Secondly, analysis systems typically are looking to replicate and automate human logic, intuition and insight. Whilst some decisions are simple and have limited scope for error or misinterpretation organisation often have many more complex decision and modelling scenarios to run their business. Examples of such complex logic are in asset investment planning, financial forecasting, climate change analysis, demographic analysis etc. In these cases, the actual decision logic can be fiendishly complex, is sometimes fully understood by only a small number of people and can be highly sensitive to data quality problems. Due to the complexity of the decision logic, there is a risk or errors arising when the logic needs to be changed to meet new business needs. A few years ago I was involved in the development and operation of a rules based artificial intelligence system which suffered from the problems mentioned previously and also had the unfortunate habit of producing a completely different answer when only small changes to input parameters were made. In this case, the system operated in such a way that it was not possible to trace the actual decision logic to spot where any issues had arisen, so it was a true “black box” system.
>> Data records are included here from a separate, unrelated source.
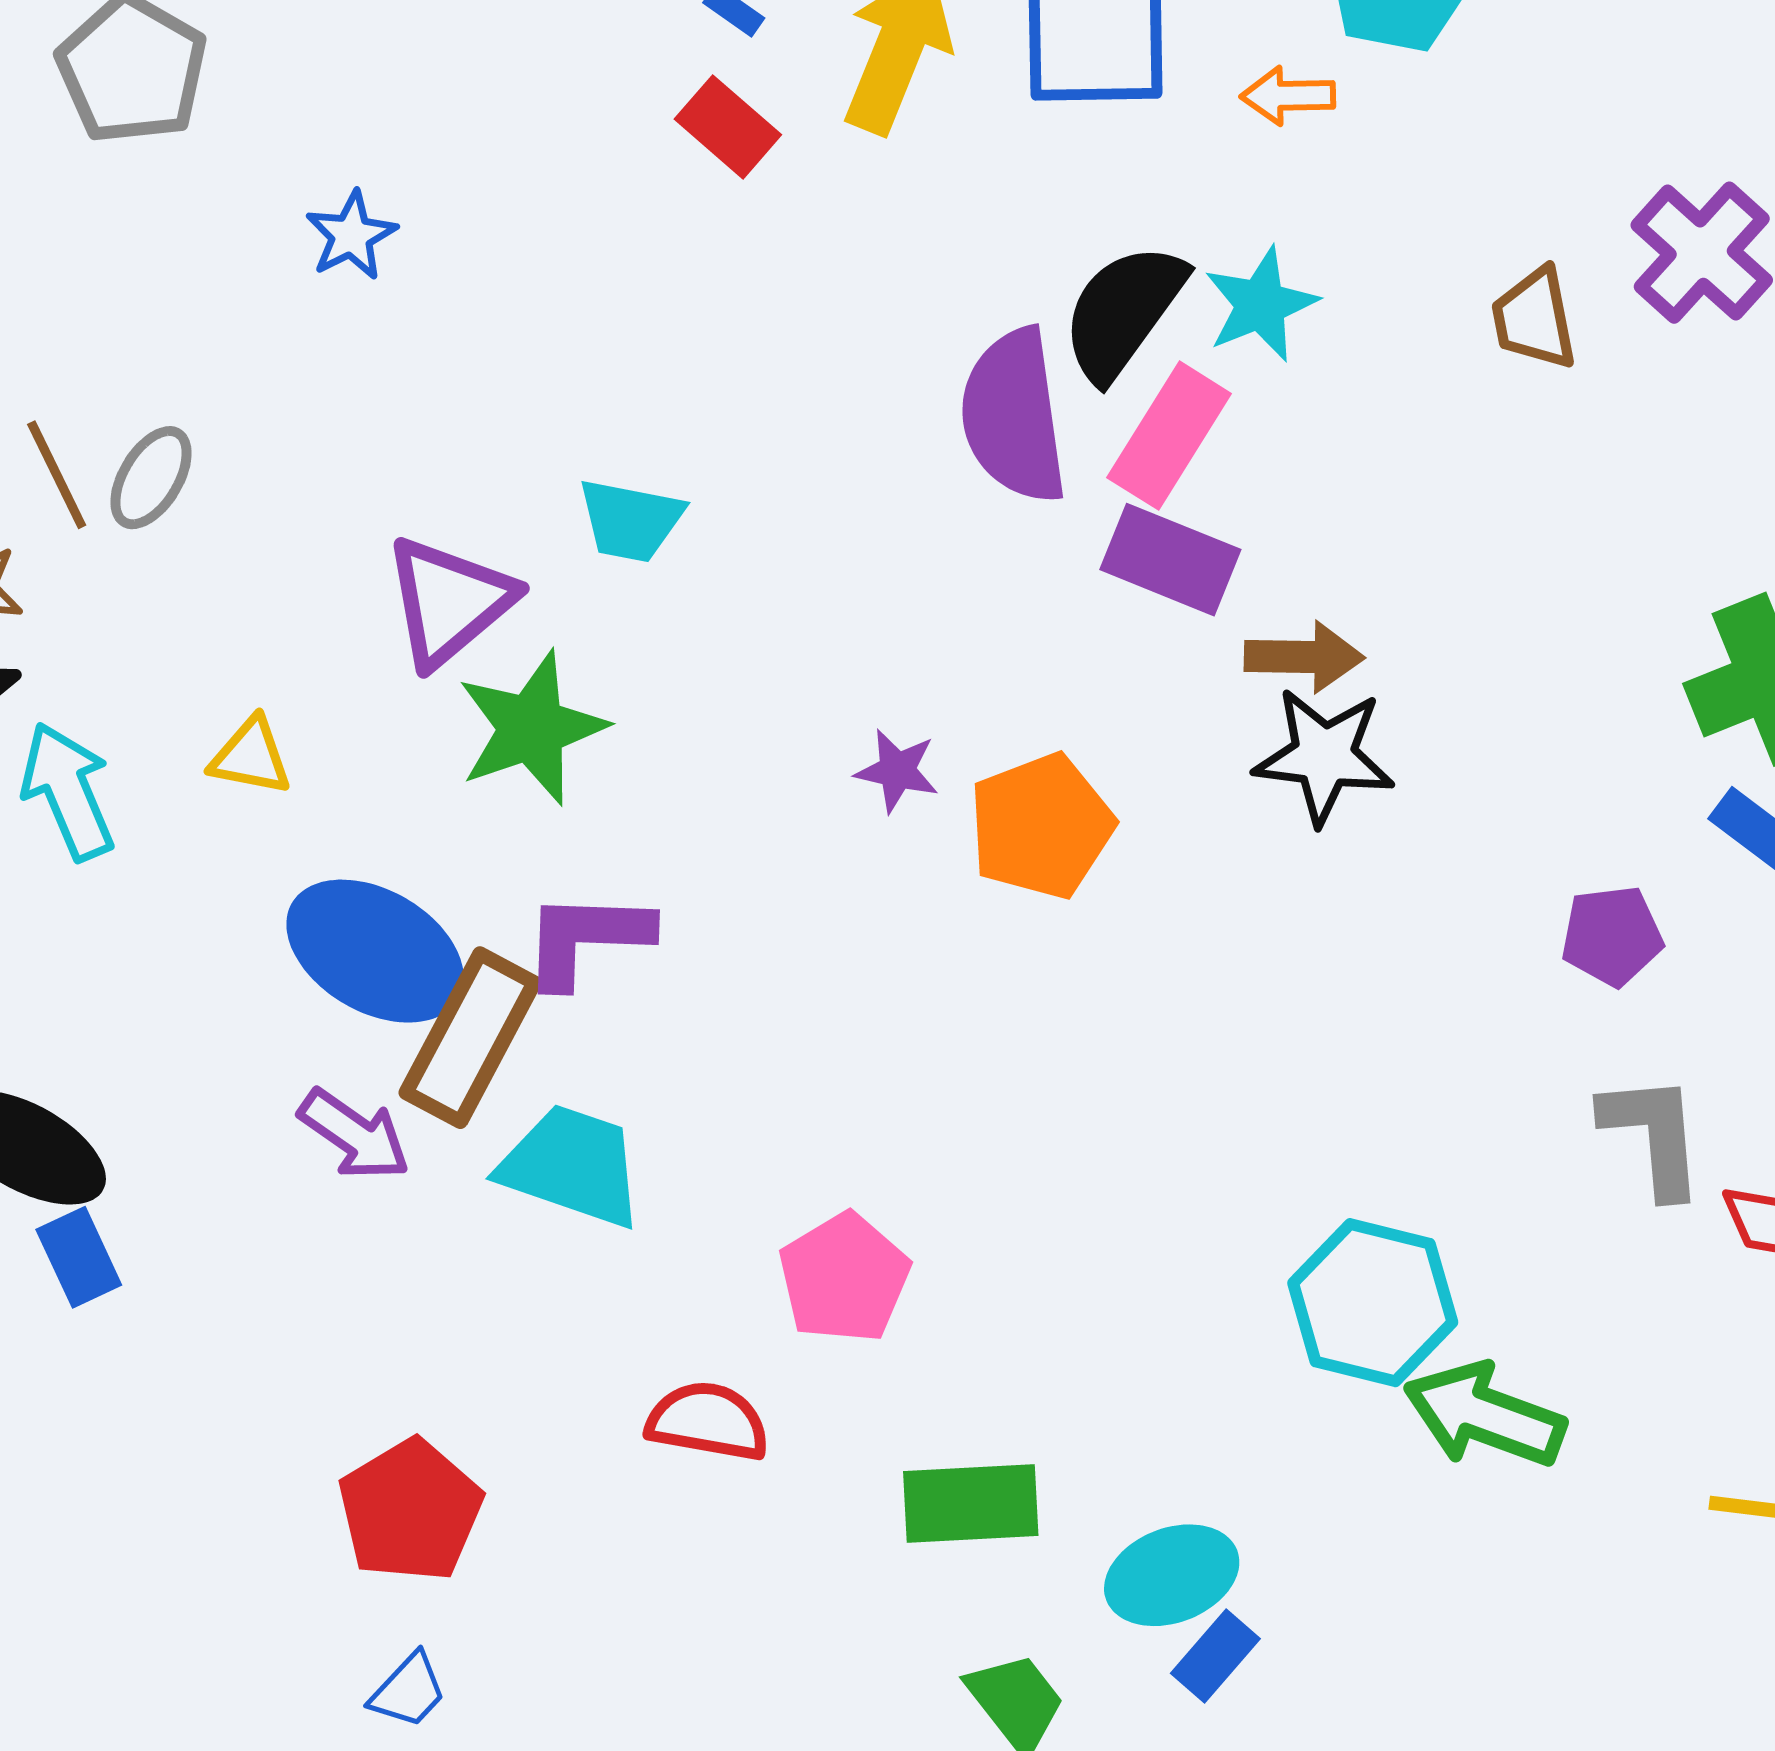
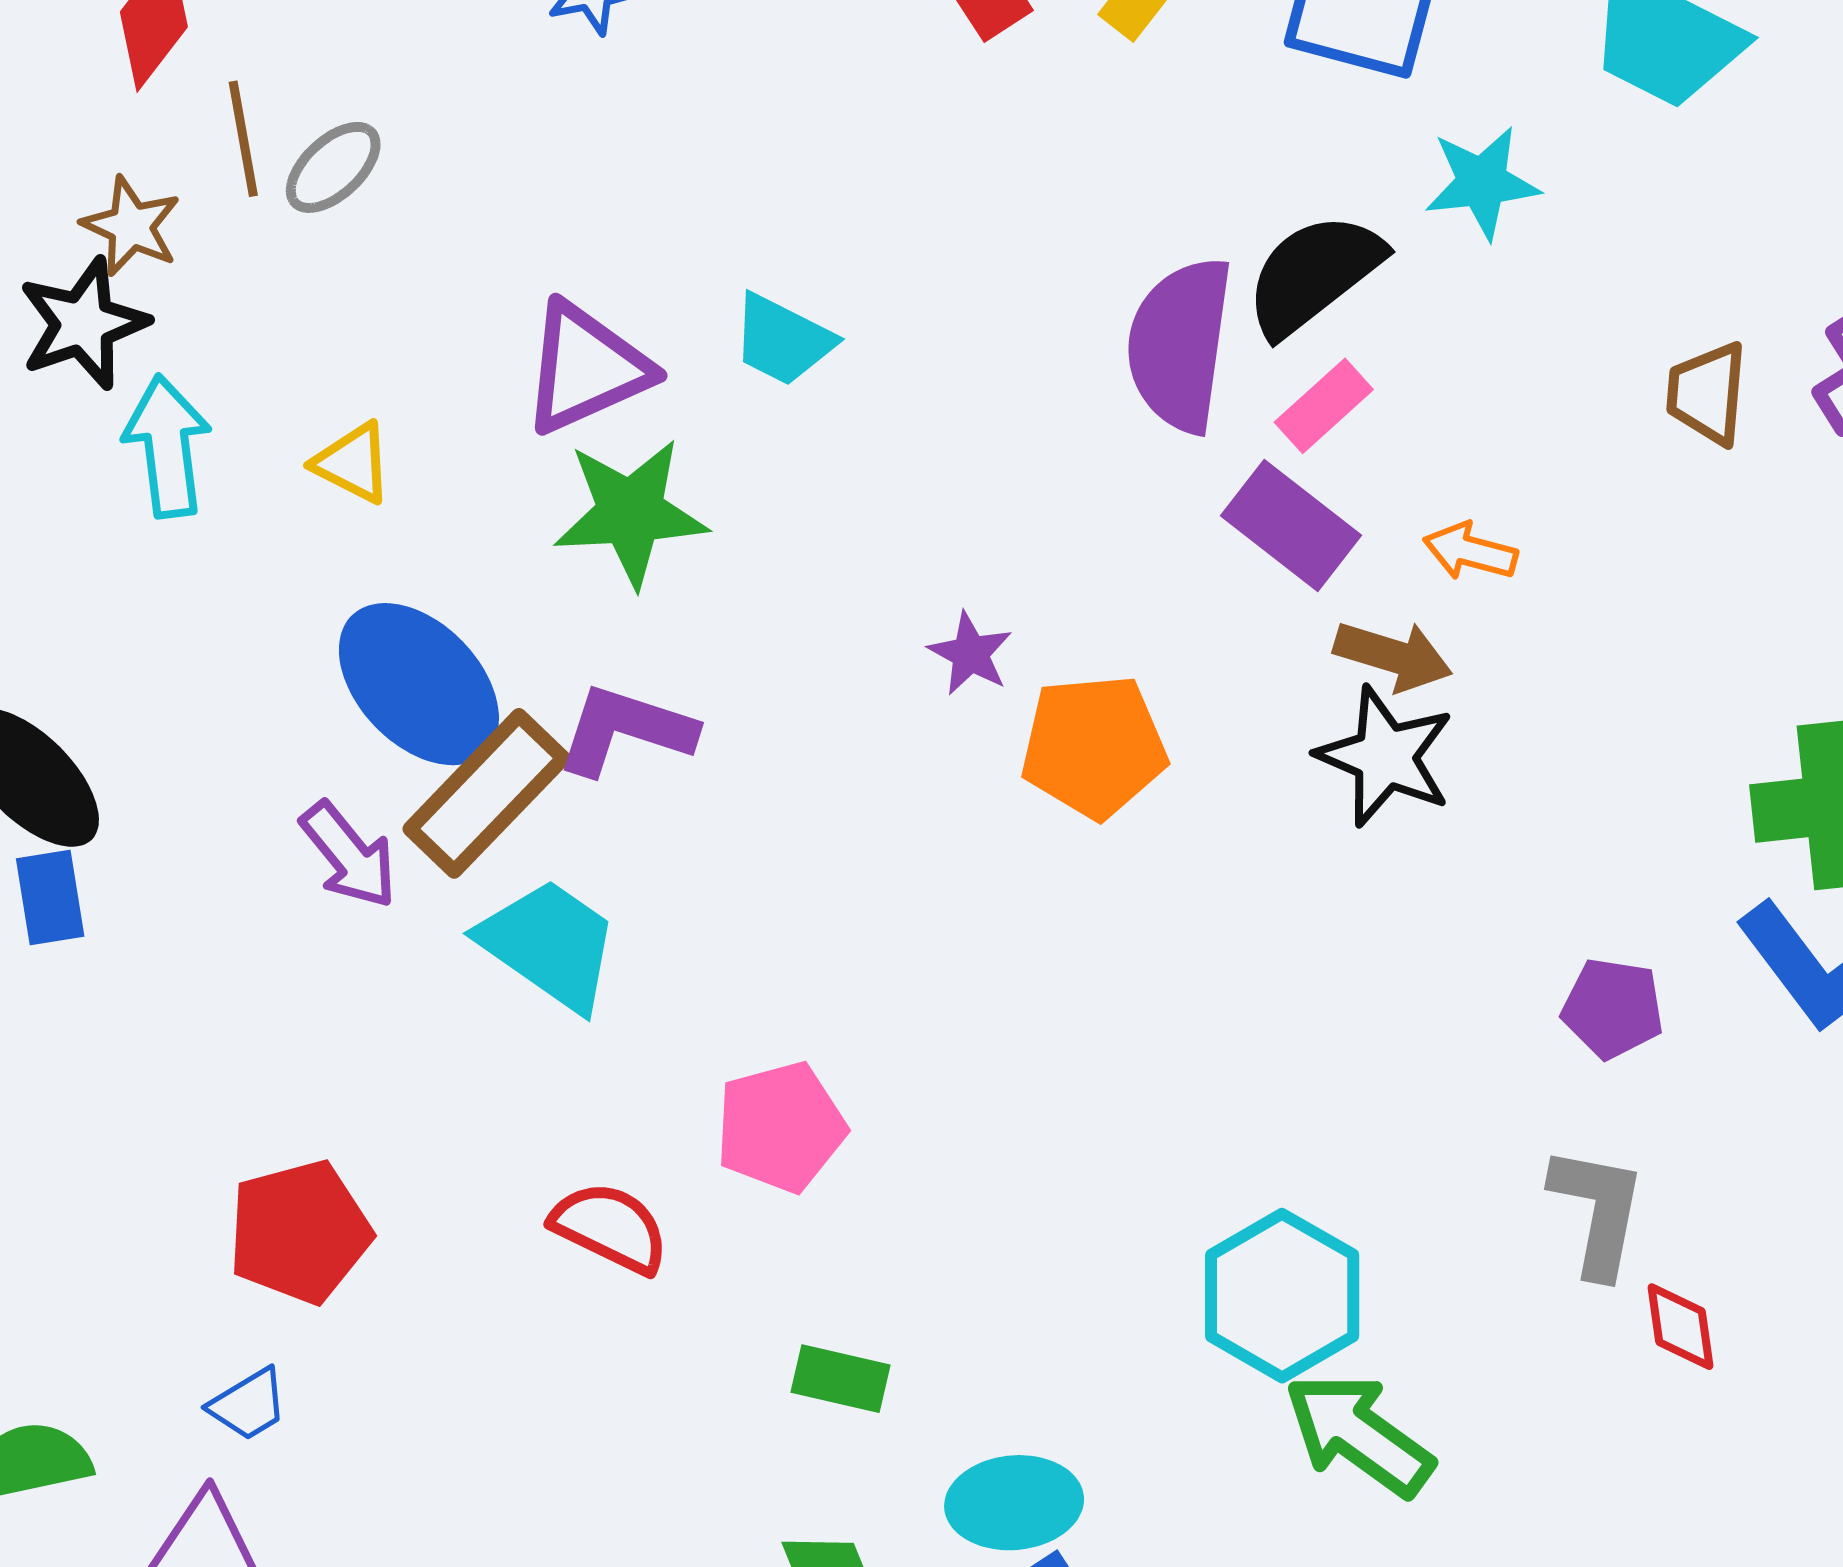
orange arrow: (1288, 96) -> (1470, 551), moved
cyan star: (1261, 305) -> (1482, 182), moved
pink rectangle: (1169, 436) -> (1324, 406), size x0.7
green rectangle: (971, 1504) -> (840, 1379), size x0.7

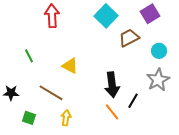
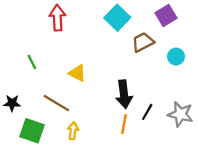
gray star: (158, 80) -> (180, 114), moved, turned -30
orange line: (112, 112) -> (124, 124), turned 48
green square: (29, 118) -> (32, 131), size x1.6

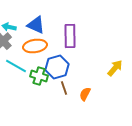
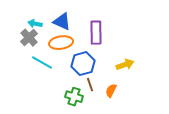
yellow arrow: (115, 68) -> (125, 65), moved, turned 30
green cross: (39, 76) -> (74, 97), moved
Finally, we need to consider how human behaviour responds to the outputs of computer systems. Even simple systems, if utilising digital outputs, can cause users to be over trusting of the results. For example, when I worked in the quarrying industry, the quarry I worked at had many belt weighers (see example of similar weighers) which typically have a mechanical accuracy of +/- 10%, one of these which was key to the overall control of the quarry was on a conveyor which typically transported 1,100 t/hour, however the digital readout was set to read to around 4 decimal places, i.e. +/- 0.00001%!! Unfortunately, because the readout was digital, a number of staff trusted the data implicitly. Once the readout was set more appropriately, staff treated the output results in a more suitable manner.
When we consider more complex analysis systems running on imperfect data this problem can be magnified. Unfortunately, there is a tendency for humans to be lazy, so they may not “sanity check” the outputs of such complex systems and will implicitly rely on these outputs as if they were correct. I am sure most people will have many examples where users have blindly trusted the outputs of systems. For the artificial intelligence system referred to earlier, there was a belief held by some senior staff that if enough data were processed by the biggest analysis tool they could build, then the results would not need to be checked prior to being acted on by other staff – an idealistic and incorrect assumption.
In summary, whilst computers are not inaccurate (they do whatever you tell them with the data you provide) there is a high likelihood that the outputs of complex analysis systems using imperfect data will not be as good as intended, therefore such outputs will require sanity checking and possibly further analysis before being used to support decision making.